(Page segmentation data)
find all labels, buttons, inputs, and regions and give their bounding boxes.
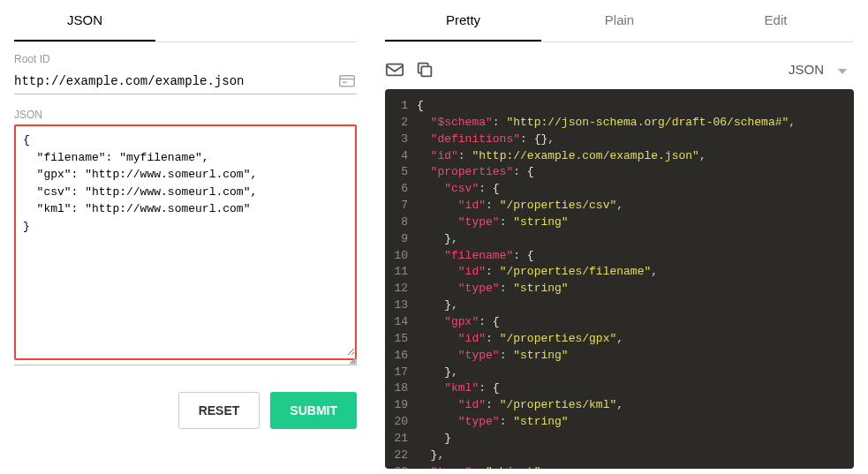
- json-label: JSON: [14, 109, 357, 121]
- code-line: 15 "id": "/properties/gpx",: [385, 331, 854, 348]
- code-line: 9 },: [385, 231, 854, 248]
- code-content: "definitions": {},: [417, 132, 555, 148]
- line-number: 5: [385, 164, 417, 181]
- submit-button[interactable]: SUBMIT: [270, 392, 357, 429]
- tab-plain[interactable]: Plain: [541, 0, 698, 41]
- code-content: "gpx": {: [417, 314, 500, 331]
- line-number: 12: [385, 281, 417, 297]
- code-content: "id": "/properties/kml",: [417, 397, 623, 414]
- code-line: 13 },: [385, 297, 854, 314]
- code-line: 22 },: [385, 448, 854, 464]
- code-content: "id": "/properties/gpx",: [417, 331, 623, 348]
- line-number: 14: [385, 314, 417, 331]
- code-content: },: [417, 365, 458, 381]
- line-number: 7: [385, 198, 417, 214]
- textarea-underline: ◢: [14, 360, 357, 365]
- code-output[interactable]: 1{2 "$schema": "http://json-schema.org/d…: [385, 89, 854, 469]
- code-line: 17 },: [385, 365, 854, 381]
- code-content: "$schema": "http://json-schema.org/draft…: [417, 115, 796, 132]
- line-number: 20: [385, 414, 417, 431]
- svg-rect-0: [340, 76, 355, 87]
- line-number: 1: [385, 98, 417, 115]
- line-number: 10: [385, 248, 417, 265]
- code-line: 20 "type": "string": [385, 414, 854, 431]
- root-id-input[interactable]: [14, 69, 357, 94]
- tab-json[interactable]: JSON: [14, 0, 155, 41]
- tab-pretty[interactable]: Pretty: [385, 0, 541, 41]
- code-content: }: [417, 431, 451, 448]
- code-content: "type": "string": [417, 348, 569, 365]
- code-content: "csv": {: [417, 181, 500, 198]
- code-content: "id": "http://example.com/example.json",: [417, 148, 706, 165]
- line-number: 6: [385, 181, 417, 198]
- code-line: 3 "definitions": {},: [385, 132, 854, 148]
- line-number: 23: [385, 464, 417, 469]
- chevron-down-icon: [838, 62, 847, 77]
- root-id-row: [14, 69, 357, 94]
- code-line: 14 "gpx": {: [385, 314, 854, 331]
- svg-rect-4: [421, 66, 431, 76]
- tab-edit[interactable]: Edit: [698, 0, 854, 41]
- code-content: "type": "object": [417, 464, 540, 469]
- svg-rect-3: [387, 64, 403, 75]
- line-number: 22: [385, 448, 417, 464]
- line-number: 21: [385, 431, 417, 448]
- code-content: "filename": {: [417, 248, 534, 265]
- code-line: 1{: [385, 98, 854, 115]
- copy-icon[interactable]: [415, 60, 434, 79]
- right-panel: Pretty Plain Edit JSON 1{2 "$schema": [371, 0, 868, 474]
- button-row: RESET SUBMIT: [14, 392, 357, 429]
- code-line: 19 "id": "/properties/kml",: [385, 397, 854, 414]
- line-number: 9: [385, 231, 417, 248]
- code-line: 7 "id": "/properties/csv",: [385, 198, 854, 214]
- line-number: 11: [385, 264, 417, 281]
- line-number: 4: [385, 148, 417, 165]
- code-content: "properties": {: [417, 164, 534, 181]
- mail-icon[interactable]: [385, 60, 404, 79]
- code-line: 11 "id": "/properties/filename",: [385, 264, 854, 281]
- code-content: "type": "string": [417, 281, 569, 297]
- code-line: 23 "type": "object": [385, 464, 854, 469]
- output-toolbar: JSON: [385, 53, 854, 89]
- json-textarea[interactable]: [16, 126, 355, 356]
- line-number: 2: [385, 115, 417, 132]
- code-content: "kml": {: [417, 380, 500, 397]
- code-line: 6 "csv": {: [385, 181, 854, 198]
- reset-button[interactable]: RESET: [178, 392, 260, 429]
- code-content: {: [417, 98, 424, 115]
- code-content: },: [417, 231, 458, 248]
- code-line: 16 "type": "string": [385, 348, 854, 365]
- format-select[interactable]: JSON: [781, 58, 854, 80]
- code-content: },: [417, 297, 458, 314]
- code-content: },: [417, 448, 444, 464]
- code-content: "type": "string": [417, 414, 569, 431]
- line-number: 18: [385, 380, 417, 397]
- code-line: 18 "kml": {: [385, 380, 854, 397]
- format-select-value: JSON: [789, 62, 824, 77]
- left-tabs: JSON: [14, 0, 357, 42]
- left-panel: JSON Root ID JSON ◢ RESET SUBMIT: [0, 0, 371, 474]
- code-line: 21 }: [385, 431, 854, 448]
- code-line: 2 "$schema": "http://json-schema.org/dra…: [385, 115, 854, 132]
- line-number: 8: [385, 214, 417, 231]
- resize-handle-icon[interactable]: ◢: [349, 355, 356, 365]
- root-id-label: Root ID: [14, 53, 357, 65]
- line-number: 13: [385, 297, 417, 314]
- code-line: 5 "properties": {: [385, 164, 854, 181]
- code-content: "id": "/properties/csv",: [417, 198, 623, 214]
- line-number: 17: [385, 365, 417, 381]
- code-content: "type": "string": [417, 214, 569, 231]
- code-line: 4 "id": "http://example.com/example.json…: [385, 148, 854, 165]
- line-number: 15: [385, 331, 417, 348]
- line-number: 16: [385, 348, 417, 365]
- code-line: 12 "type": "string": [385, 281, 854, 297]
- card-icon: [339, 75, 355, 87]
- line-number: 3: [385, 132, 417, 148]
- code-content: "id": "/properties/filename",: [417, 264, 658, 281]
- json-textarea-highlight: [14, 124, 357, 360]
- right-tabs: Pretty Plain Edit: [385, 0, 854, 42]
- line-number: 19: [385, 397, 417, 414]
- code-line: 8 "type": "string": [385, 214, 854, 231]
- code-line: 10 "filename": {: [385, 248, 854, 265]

*TASK*: Could the entries above be returned verbatim, with no pictures included?

*EXPECTED ANSWER*:
find all labels, buttons, inputs, and regions and give their bounding boxes.
- json-label: JSON: [14, 109, 357, 121]
- code-line: 15 "id": "/properties/gpx",: [385, 331, 854, 348]
- code-line: 9 },: [385, 231, 854, 248]
- code-content: "definitions": {},: [417, 132, 555, 148]
- line-number: 5: [385, 164, 417, 181]
- submit-button[interactable]: SUBMIT: [270, 392, 357, 429]
- tab-plain[interactable]: Plain: [541, 0, 698, 41]
- code-content: "gpx": {: [417, 314, 500, 331]
- line-number: 12: [385, 281, 417, 297]
- code-content: "id": "/properties/kml",: [417, 397, 623, 414]
- code-line: 13 },: [385, 297, 854, 314]
- code-line: 22 },: [385, 448, 854, 464]
- code-content: "id": "/properties/gpx",: [417, 331, 623, 348]
- line-number: 14: [385, 314, 417, 331]
- code-content: },: [417, 365, 458, 381]
- line-number: 7: [385, 198, 417, 214]
- textarea-underline: ◢: [14, 360, 357, 365]
- code-output[interactable]: 1{2 "$schema": "http://json-schema.org/d…: [385, 89, 854, 469]
- code-line: 17 },: [385, 365, 854, 381]
- code-content: "$schema": "http://json-schema.org/draft…: [417, 115, 796, 132]
- line-number: 20: [385, 414, 417, 431]
- svg-rect-0: [340, 76, 355, 87]
- line-number: 1: [385, 98, 417, 115]
- line-number: 10: [385, 248, 417, 265]
- code-line: 20 "type": "string": [385, 414, 854, 431]
- root-id-input[interactable]: [14, 69, 357, 94]
- tab-json[interactable]: JSON: [14, 0, 155, 41]
- tab-pretty[interactable]: Pretty: [385, 0, 541, 41]
- code-content: }: [417, 431, 451, 448]
- code-content: "type": "string": [417, 348, 569, 365]
- code-content: "csv": {: [417, 181, 500, 198]
- code-content: "id": "http://example.com/example.json",: [417, 148, 706, 165]
- line-number: 6: [385, 181, 417, 198]
- code-line: 3 "definitions": {},: [385, 132, 854, 148]
- line-number: 23: [385, 464, 417, 469]
- chevron-down-icon: [838, 62, 847, 77]
- root-id-row: [14, 69, 357, 94]
- code-line: 14 "gpx": {: [385, 314, 854, 331]
- svg-rect-4: [421, 66, 431, 76]
- tab-edit[interactable]: Edit: [698, 0, 854, 41]
- code-content: "type": "object": [417, 464, 540, 469]
- svg-rect-3: [387, 64, 403, 75]
- line-number: 22: [385, 448, 417, 464]
- line-number: 21: [385, 431, 417, 448]
- code-content: "filename": {: [417, 248, 534, 265]
- code-line: 1{: [385, 98, 854, 115]
- copy-icon[interactable]: [415, 60, 434, 79]
- right-panel: Pretty Plain Edit JSON 1{2 "$schema": [371, 0, 868, 474]
- button-row: RESET SUBMIT: [14, 392, 357, 429]
- code-line: 19 "id": "/properties/kml",: [385, 397, 854, 414]
- line-number: 9: [385, 231, 417, 248]
- code-line: 7 "id": "/properties/csv",: [385, 198, 854, 214]
- line-number: 11: [385, 264, 417, 281]
- line-number: 4: [385, 148, 417, 165]
- code-content: "properties": {: [417, 164, 534, 181]
- mail-icon[interactable]: [385, 60, 404, 79]
- code-line: 11 "id": "/properties/filename",: [385, 264, 854, 281]
- code-content: "type": "string": [417, 281, 569, 297]
- code-line: 23 "type": "object": [385, 464, 854, 469]
- output-toolbar: JSON: [385, 53, 854, 89]
- json-textarea[interactable]: [16, 126, 355, 356]
- line-number: 2: [385, 115, 417, 132]
- code-content: "kml": {: [417, 380, 500, 397]
- code-line: 6 "csv": {: [385, 181, 854, 198]
- reset-button[interactable]: RESET: [178, 392, 260, 429]
- code-content: {: [417, 98, 424, 115]
- code-content: },: [417, 231, 458, 248]
- code-line: 16 "type": "string": [385, 348, 854, 365]
- format-select[interactable]: JSON: [781, 58, 854, 80]
- code-content: },: [417, 297, 458, 314]
- code-content: },: [417, 448, 444, 464]
- code-content: "type": "string": [417, 414, 569, 431]
- line-number: 18: [385, 380, 417, 397]
- code-line: 18 "kml": {: [385, 380, 854, 397]
- format-select-value: JSON: [789, 62, 824, 77]
- left-tabs: JSON: [14, 0, 357, 42]
- left-panel: JSON Root ID JSON ◢ RESET SUBMIT: [0, 0, 371, 474]
- code-line: 21 }: [385, 431, 854, 448]
- code-line: 2 "$schema": "http://json-schema.org/dra…: [385, 115, 854, 132]
- line-number: 8: [385, 214, 417, 231]
- resize-handle-icon[interactable]: ◢: [349, 355, 356, 365]
- root-id-label: Root ID: [14, 53, 357, 65]
- line-number: 13: [385, 297, 417, 314]
- code-line: 5 "properties": {: [385, 164, 854, 181]
- code-content: "id": "/properties/csv",: [417, 198, 623, 214]
- line-number: 17: [385, 365, 417, 381]
- code-content: "type": "string": [417, 214, 569, 231]
- code-line: 4 "id": "http://example.com/example.json…: [385, 148, 854, 165]
- line-number: 15: [385, 331, 417, 348]
- line-number: 16: [385, 348, 417, 365]
- code-line: 12 "type": "string": [385, 281, 854, 297]
- card-icon: [339, 75, 355, 87]
- line-number: 3: [385, 132, 417, 148]
- code-content: "id": "/properties/filename",: [417, 264, 658, 281]
- json-textarea-highlight: [14, 124, 357, 360]
- right-tabs: Pretty Plain Edit: [385, 0, 854, 42]
- line-number: 19: [385, 397, 417, 414]
- code-line: 8 "type": "string": [385, 214, 854, 231]
- code-line: 10 "filename": {: [385, 248, 854, 265]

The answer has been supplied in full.